What to work on =>
Begin at the line containing "Términos y condiciones (146, 2168)" in the data below and go on through the line containing "DISEÑOS Y CONTENIDOS", repeating each line exactly; include both ends and no other line.

Raw data =>
++++++

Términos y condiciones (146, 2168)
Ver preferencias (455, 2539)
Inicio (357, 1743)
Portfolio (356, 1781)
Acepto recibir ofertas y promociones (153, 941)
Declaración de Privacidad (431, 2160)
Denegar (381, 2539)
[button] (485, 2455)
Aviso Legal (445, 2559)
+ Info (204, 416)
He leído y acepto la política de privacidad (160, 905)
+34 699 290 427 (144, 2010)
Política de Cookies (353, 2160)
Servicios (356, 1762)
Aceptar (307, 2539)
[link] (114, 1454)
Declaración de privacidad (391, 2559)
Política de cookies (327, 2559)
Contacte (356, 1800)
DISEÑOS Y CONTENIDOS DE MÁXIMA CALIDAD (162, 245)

++++++

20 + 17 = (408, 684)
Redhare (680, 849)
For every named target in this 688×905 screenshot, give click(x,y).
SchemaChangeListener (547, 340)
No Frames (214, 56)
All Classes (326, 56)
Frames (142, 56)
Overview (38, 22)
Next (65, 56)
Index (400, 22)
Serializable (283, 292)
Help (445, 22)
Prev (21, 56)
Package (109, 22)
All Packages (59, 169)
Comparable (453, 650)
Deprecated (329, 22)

++++++

Solution to this problem =>
Términos y condiciones (146, 2168)
Ver preferencias (455, 2539)
Inicio (357, 1743)
Portfolio (356, 1781)
Acepto recibir ofertas y promociones (153, 941)
Declaración de Privacidad (431, 2160)
Denegar (381, 2539)
[button] (485, 2455)
Aviso Legal (445, 2559)
+ Info (204, 416)
He leído y acepto la política de privacidad (160, 905)
+34 699 290 427 (144, 2010)
Política de Cookies (353, 2160)
Servicios (356, 1762)
Aceptar (307, 2539)
[link] (114, 1454)
Declaración de privacidad (391, 2559)
Política de cookies (327, 2559)
Contacte (356, 1800)
DISEÑOS Y CONTENIDOS DE MÁXIMA CALIDAD (162, 245)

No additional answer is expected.